On Sept. 14, 2023, the U.S. District Court for the District of Delaware denied defendant Parse Biosciences Inc.’s (Parse) motion to dismiss a complaint filed by plaintiffs 10x Genomics Inc. (10x) and the Board of Trustees of Leland Stanford Junior University (Stanford) asserting willful infringement of six patents covering technologies in the field of genomics.

10x is based in Pleasanton, CA, and asserts that it has invested more than $1 billion in research and development to invent its genomic analysis products, including instruments, reagent kits and analysis software, which are used to discover, for example, molecular mechanisms that lead to certain cancers. 10x is the owner of three of the asserted patents and exclusively licenses three Stanford patents also asserted in the case.

As stated in the complaint, 10x’s Chromium platform analyzes samples on a single-cell basis, rather than using the traditional “bulk analysis,” by “tagging” the molecules in each cell with a unique nucleic acid barcode to trace the molecule’s cellular origin. A key strength of the platform is its ability to probe DNA, RNA and protein within a given sample. Part of the Chromium platform is a technology called ATAC-seq, an abbreviated term for “assay for transposase-accessible chromatin by sequencing.” Defendant Parse sells a competing product called Evercode Whole Transcriptome.

In its order, the district court held the asserted claims are directed to patent-eligible concepts under Alice step 1, without finding it necessary to reach Alice step 2. The court, citing the Federal Circuit decisions in Illumina, CellzDirect and XY, found the 10x and Stanford patent claims at issue to include “physical process steps” rather than merely the observation of a natural phenomenon.
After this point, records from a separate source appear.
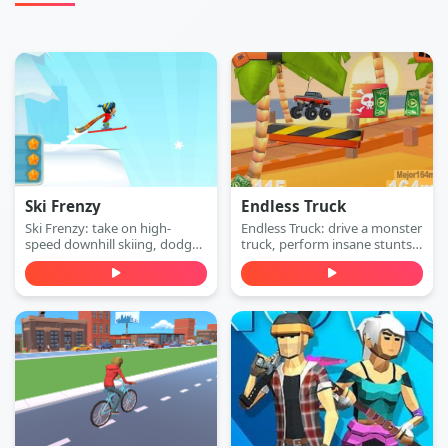
Ski Frenzy
Endless Truck
Ski Frenzy: take on high-
Endless Truck: drive a monster
speed downhill skiing, dodge
truck, perform insane stunts,
obstacles, and stay ahead of
collect cash, and upgrade
the collapsing mountain in
your vehicle. Play free online.
this extreme arcade
adventure. Play free online.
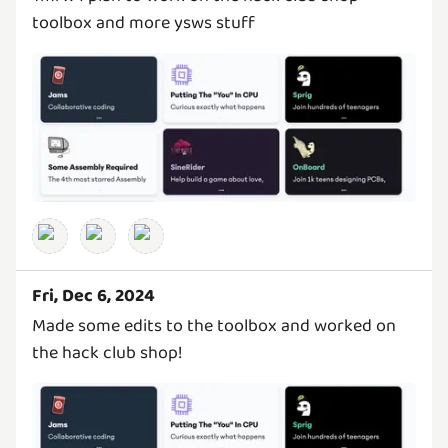
toolbox and more ysws stuff
Fri, Dec 6, 2024
Made some edits to the toolbox and worked on
the hack club shop!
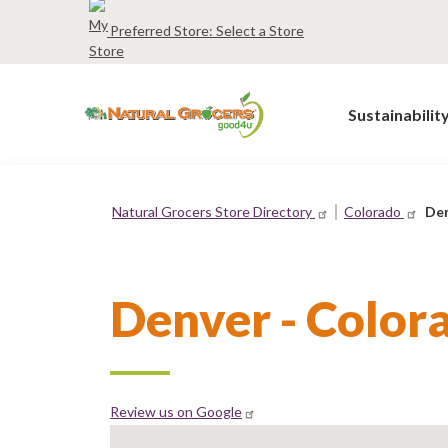
Skip
Preferred Store:
Select a Store
to
main
navigation
Sustainabilit
Natural Grocers Store Directory
Colorado
Den
Breadcrumb
Denver - Color
Review us on Google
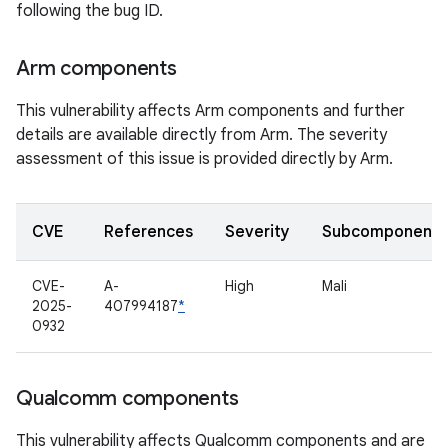
following the bug ID.
Arm components
This vulnerability affects Arm components and further
details are available directly from Arm. The severity
assessment of this issue is provided directly by Arm.
CVE
References
Severity
Subcomponent
CVE-
A-
High
Mali
2025-
407994187
*
0932
Qualcomm components
This vulnerability affects Qualcomm components and are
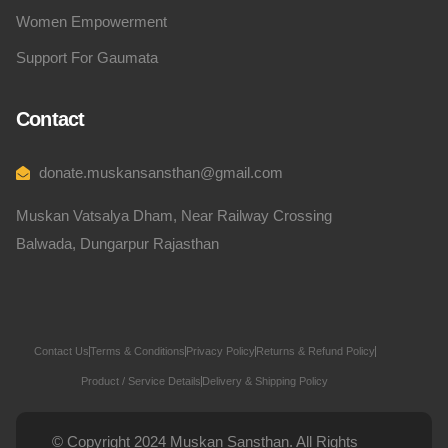
Women Empowerment
Support For Gaumata
Contact
donate.muskansansthan@gmail.com
Muskan Vatsalya Dham, Near Railway Crossing
Balwada, Dungarpur Rajasthan
Contact Us
Terms & Conditions
Privacy Policy
Returns & Refund Policy
Product / Service Details
Delivery & Shipping Policy
© Copyright 2024 Muskan Sansthan. All Rights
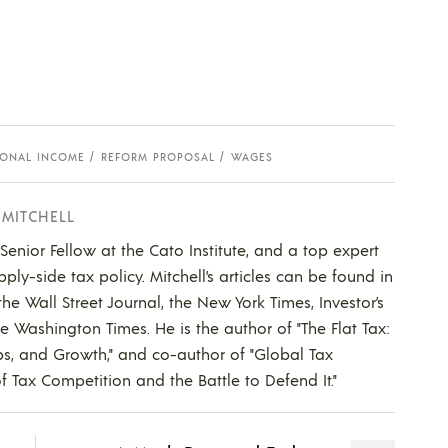
SONAL INCOME
REFORM PROPOSAL
WAGES
 MITCHELL
a Senior Fellow at the Cato Institute, and a top expert
ly-side tax policy. Mitchell’s articles can be found in
he Wall Street Journal, the New York Times, Investor’s
he Washington Times. He is the author of "The Flat Tax:
bs, and Growth," and co-author of "Global Tax
f Tax Competition and the Battle to Defend It."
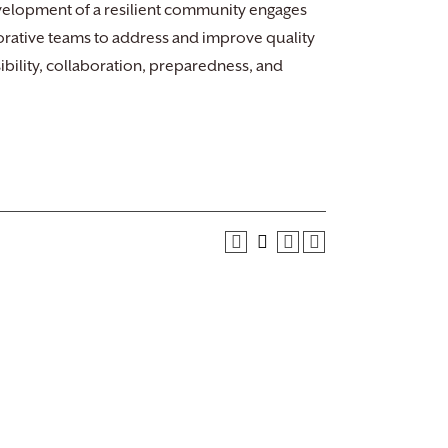
Development of a resilient community engages
aborative teams to address and improve quality
sibility, collaboration, preparedness, and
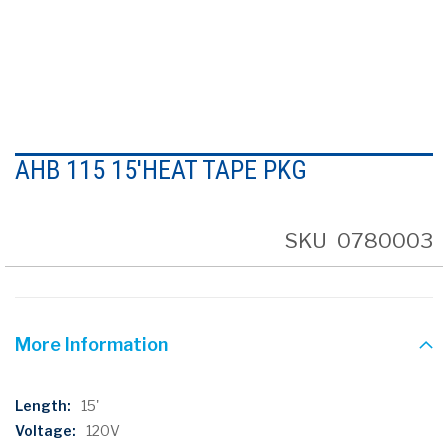
Skip
to
AHB 115 15'HEAT TAPE PKG
the
beginning
of
the
SKU
0780003
images
gallery
More Information
More
15'
Information
120V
Order at 11 – 12, 16.

Specifically, the court found that the asserted claims of three Stanford patents are directed to “a man-made composition” and “unconventional laboratory methods for analyzing genomic DNA samples” with an “insertional enzyme complex” that is “engineered and is not found in nature.” Id. at 12 – 14.

The court also found that ­the claims of the 10x patents are not directed to an abstract concept but “govern methods that differentiate previously undifferentiable pools of polynucleotides within a population of cells and count each distinct polynucleotide within each cell.” Id. at 19. They include the physical steps of “generating a plurality of tagged polynucleotides,” “sequencing the tagged polynucleotides,” “amplifying the tagged polynucleotides prior to the sequencing step,” generating the tagged nucleotides “through at least one ligation reaction” and “providing an extension product by primer extension.” Id. at 16 – 19.

***

This is not the only case where Stanford’s patents have been challenged under Section 101. Earlier this year, Stanford filed a petition for writ of certiorari to the Supreme Court in a separate matter, CareDx, Inc. & Board of Trustees of Leland Stanford Junior University v. Natera, Inc., appealing a Federal Circuit decision affirming that Stanford’s patents covering methods for detecting transplant rejection are patent ineligible. The patents in CareDx relate to measuring the proportion of the donor’s DNA in the recipient’s bloodstream that increases the likelihood of an organ transplant rejection. The Federal Circuit held the claims were “indistinguishable” from the diagnostic method claims in Mayo directed to observing a natural correlation between naturally occurring antibodies and neurological diseases. In 2021, the Federal Circuit, in a different case, In re Board of Trustees of Leland Stanford Junior University, affirmed the rejection of claims directed to steps for receiving and analyzing information “which humans could process in their minds” to determine haplotype phase, an indication of the parent from whom a gene is inherited. The Federal Circuit was not moved by the argument that the claimed invention yielded a greater number of haplotype predictions than previously achievable under the prior art.

The 10x and Stanford decision comes in the wake of proposed new legislation, the “Patent Eligibility Restoration Act of 2023,” introduced by U.S. Sens. Thom Tillis, R-NC, and Chris Coons, D-DE, to amend the Patent Act to create clearer standards for patent eligibility. Under the proposed bill, an “unmodified natural material, as that material exists in nature” or a “process” that “occurs in nature wholly independent of, and prior to, any human activity” shall not be eligible for patent protection. Under the proposed legislation, the six 10x and Stanford patents at issue would concern patent-eligible subject matter because they involve some “human activity” by inserting a man-made enzyme complex and unconventional laboratory methods conducted by humans. It remains to be seen whether the bill is enacted and whether there will be further debate around the term “human activity.”